In the wake of 2016, a number of publications reported a surge in subscribers. These outlets are all equally grateful for the reader support. But it has led newspapers like The New York Times and The Washington Post, which have traditionally prized their objectivity and non-partisanship, to position themselves as bulwarks of the Resistance, ensuring the protection of the concept of truth during the Trump administration.

Internally, both papers are large organizations with strong and slow-to-change newsroom cultures. Still, there have already been reports of internal conflicts between those journalists who see their role as nonpartisan truthtellers and those who believe their mission is to promote social justice. However that debate is settled internally, externally both papers now have a significant number of subscribers who are liberals who saw their subscribing to a paper as a political act — and they’ll be quick to voice their disappointment (and possibly even cancel their subscriptions) if the paper does something they think doesn’t fit their politics.

Infinite marketing loops

At the mouth of many online commerce funnels is content marketing — content produced to be read and shared on various platforms, casting a wide net for people who might eventually convert into a sale of some other product or service. This is all fairly straightforward for purveyors of mattresses or business software. But for publishers of journalism, this creates a kind of conundrum, because the product is the content and the content is the product. That’s why most publications have put up metered paywalls rather than hard ones: Those 1 or 2 or 10 stories a user gets to read for free are an opportunity to convert readers into subscribers.

But what happens when those two functions are in conflict? Newsroom managers will have to decide between spending their resources on the kind of content that the metrics show are converting very well and the kind of content that isn’t.

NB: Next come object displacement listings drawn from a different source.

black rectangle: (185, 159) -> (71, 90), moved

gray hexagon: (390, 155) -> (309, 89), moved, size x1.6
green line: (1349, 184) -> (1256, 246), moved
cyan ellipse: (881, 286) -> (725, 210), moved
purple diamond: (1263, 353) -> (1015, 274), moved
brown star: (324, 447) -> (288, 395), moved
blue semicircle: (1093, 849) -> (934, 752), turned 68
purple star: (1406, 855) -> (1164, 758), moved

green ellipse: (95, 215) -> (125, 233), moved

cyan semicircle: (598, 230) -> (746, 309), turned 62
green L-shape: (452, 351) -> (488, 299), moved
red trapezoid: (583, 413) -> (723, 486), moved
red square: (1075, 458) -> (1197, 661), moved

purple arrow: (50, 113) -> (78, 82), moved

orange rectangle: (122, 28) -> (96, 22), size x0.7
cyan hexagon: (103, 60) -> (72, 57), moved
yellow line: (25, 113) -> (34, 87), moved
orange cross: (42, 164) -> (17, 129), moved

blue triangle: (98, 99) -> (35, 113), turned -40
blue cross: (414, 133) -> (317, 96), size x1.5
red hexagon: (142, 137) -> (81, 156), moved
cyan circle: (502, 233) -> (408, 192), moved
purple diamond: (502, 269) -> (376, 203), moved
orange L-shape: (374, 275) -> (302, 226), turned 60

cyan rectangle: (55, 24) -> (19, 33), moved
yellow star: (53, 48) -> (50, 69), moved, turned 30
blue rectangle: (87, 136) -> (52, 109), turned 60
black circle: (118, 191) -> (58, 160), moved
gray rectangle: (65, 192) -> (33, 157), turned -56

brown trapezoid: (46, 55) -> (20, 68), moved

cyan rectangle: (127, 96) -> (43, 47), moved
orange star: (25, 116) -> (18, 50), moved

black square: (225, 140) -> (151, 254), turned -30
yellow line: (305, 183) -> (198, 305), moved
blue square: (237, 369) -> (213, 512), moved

And anyone who has followed journalism for the last couple of decades probably has an inkling of how these conflicts usually get settled. Even now, some public-minded publications are beginning to sound like an NPR station during pledge week: An increasing amount of the work they produce seems to be about how important and vital it is that they continue to produce work.

Narrowing mandates

Many of the kinds of businesses that are good at “funnel thinking” are product agnostic. They can switch from selling diet pills to survival kits to watches, refashioning their business model wherever the margins and conversion rates take them. Publishers of journalism (usually) are more outcome-oriented: They’re in the business of creating journalism.

But the time-tested e-commerce methods have the potential to challenge that, especially if traditional journalism doesn’t convert into subscribers as much as other things publishers produce. An example: Slate has been one of the web’s premier homes for journalism for more than two decades, and it was an early innovator in subscriber revenue with its Slate Plus program. But if you were to judge Slate just by its “Join Slate Plus” page, you might get the impression that it’s primarily a podcasting company; the word “journalism” gets a single mention while “podcast” appears seven times. Would Slate lay off its staff of writers and editors who produce text stories in order to “pivot to podcasts”? I doubt its current leadership would — but that’s exactly the kind of thing “funnel thinking” would suggest if that’s where all their membership money is coming from.

Now repeat that mental exercise, but at a local newspaper that’s discovered its primary selling point for digital subscribers was its local sports coverage, or its recipe guides, or its crossword puzzles. Those might be great business opportunities, but it leaves journalism like metro coverage as a loss-leader, dependent on a cross-subsidy from an unrelated business function.

Again, I’m a believer in subscription and membership revenue models. But I think the best ways of avoiding these possible misalignments between subscriptions and journalism are to first be aware of the possibility that they can, in fact, become misaligned — and for those building subscription programs to keep their mission as journalists top of mind.

Gabriel Snyder is an editor who has held top positions at The New Republic, Gawker, Newsweek, and The Atlantic.